Of the 191,973 participants, 10,026 (5.2 percent) received treatment for suicidal behaviour or died from suicide, 17,144 (8.9 percent) had an unintentional overdose, 12,070 (6.3 percent) experienced a road traffic incident or offense, 70,522 (36.7 percent) presented with head/body injuries, and 7,984 (4.1 percent) were arrested for a violent crime during the study period. [BMJ 2019;365:l2147]
Within-individual analyses revealed the associations of gabapentinoid with higher risks of suicidal behaviour and death from suicide (age-adjusted hazard ratio [aHR], 1.26, 95 percent CI, 1.20–1.32), unintentional overdoses (aHR, 1.24, 1.19–1.28), head/body injuries (aHR, 1.22, 1.19–1.25), and road traffic incidents and offenses (aHR, 1.13, 1.06–1.20). Of note, the association with arrests for violent crime were less clear (aHR, 1.04, 0.98–1.11).
Separate analysis of gabapentinoids showed that pregabalin correlated with higher risks of all outcomes, while gabapentin correlated with reduced or no statistically significant risks. Furthermore, stratification by age revealed that those aged 15–24 years had an increased risk of all outcomes.
“Overall, gabapentinoids seem to be safe for a range of outcomes in older people,” researchers said. “However, the increased risks found in adolescents and young adults prescribed gabapentinoids, particularly for suicidal behaviour and unintentional overdoses, warrant further research.”
The varying results of the two study drugs could be explained by their different pharmacodynamic and pharmacokinetic profiles.
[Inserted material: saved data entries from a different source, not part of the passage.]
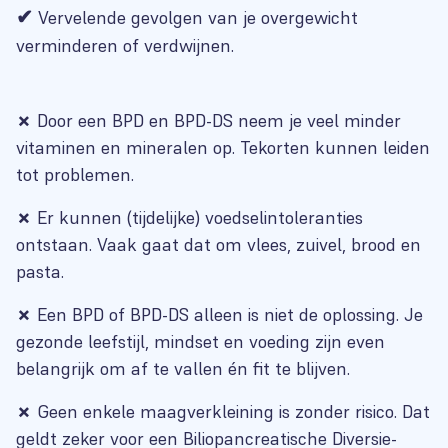
✔
Vervelende gevolgen van je overgewicht
verminderen of verdwijnen.
✗
Door een BPD en BPD-DS neem je veel minder
vitaminen en mineralen op. Tekorten kunnen leiden
tot problemen.
✗
Er kunnen (tijdelijke) voedselintoleranties
ontstaan. Vaak gaat dat om vlees, zuivel, brood en
pasta.
✗
Een BPD of BPD-DS alleen is niet de oplossing. Je
gezonde leefstijl, mindset en voeding zijn even
belangrijk om af te vallen én fit te blijven.
✗
Geen enkele maagverkleining is zonder risico. Dat
geldt zeker voor een Biliopancreatische Diversie-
For instance, pregabalin has a higher potency, greater bioavailability and faster absorption than gabapentin. [Clin Pharmacokinet 2010;49:661-669; Anesth Analg 2007;105:1805-1815; Can J Anaesth 2013;60:44-49; CNS Drugs 2014;28:491-496]
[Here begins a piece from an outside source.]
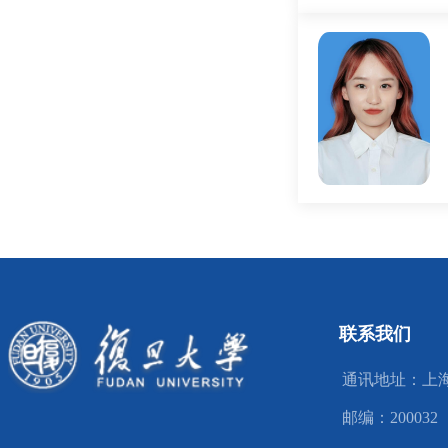
联系我们
通讯地址：上海
邮编：200032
In addition, previous studies have shown an association between pregabalin use and withdrawal symptoms following rapid discontinuation, which could be related to suicidal behaviour. [Clin Neuropharmacol 2001;24:245-246; Eur J Clin Pharmacol 2013;69:1335-1342; Ther Adv Drug Saf 2014;5:38-56; Neuropsychiatr Dis Treat 2013;9:883-892]
There are also other reports confirming the association of gabapentinoids with overdoses and deaths. [N Engl J Med 2017;377:411-414; Drugs 2017;77:403-426; BMJ 2017;358:j4441; Psychother Psychosom 2011;80:118-122; Emerg Med J 2013;30:874; Eur J Clin Pharmacol 2013;69:1335-1342; Addiction 2016;111:1160-1174; Eur Neuropsychopharmacol 2017;27:1185-1215]
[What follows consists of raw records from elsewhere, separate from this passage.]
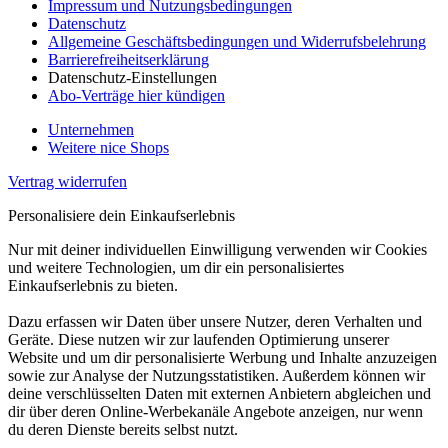
Impressum und Nutzungsbedingungen
Datenschutz
Allgemeine Geschäftsbedingungen und Widerrufsbelehrung
Barrierefreiheitserklärung
Datenschutz-Einstellungen
Abo-Verträge hier kündigen
Unternehmen
Weitere nice Shops
Vertrag widerrufen
Personalisiere dein Einkaufserlebnis
Nur mit deiner individuellen Einwilligung verwenden wir Cookies
und weitere Technologien, um dir ein personalisiertes
Einkaufserlebnis zu bieten.
Dazu erfassen wir Daten über unsere Nutzer, deren Verhalten und
Geräte. Diese nutzen wir zur laufenden Optimierung unserer
Website und um dir personalisierte Werbung und Inhalte anzuzeigen
sowie zur Analyse der Nutzungsstatistiken. Außerdem können wir
deine verschlüsselten Daten mit externen Anbietern abgleichen und
dir über deren Online-Werbekanäle Angebote anzeigen, nur wenn
du deren Dienste bereits selbst nutzt.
“If our findings are triangulated with other forms of evidence, clinical guidelines may need review regarding prescriptions for young people, and those with substance use disorders,” researchers said. “Further restrictions for off-label prescription may need consideration.”
The current population-based cohort study identified participants from the Swedish Prescribed Drug Register who collected prescriptions for gabapentinoids during 2006 to 2013. Stratified Cox proportional hazards regression was conducted to compare treatment periods with nontreatment periods within an individual.
Participants served as their own control; this accounted for time invariant factors and reduced confounding by indication. Researchers made additional adjustments by age, sex, comorbidities, substance use and use of other antiepileptics.